Task details: Taking the line containing "Master Fitness T50 –" as the first and the last line of the entries as the end, reproduce every line between them exactly, including both.

━━ Data under study

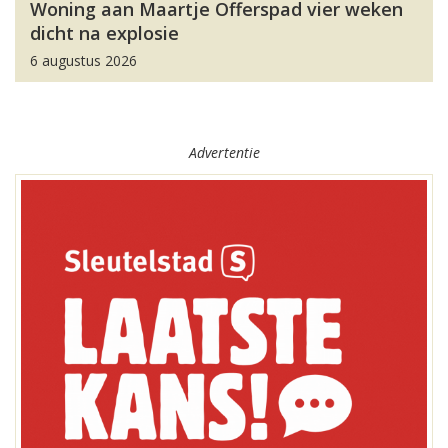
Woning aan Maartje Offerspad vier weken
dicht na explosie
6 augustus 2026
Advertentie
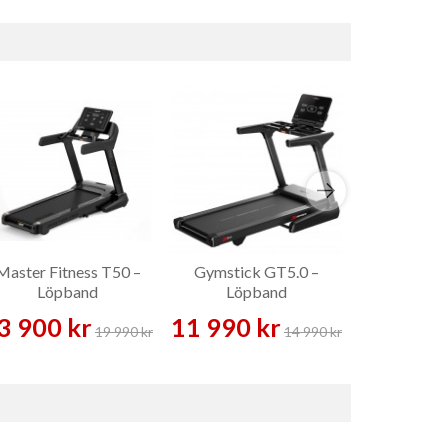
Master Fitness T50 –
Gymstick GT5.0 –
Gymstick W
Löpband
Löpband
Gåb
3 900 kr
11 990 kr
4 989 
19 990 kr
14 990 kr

━━━━

Solution for this problem:
Master Fitness T50 –
Gymstick GT5.0 –
Gymstick W
Löpband
Löpband
Gåb
3 900 kr
11 990 kr
4 989 
19 990 kr
14 990 kr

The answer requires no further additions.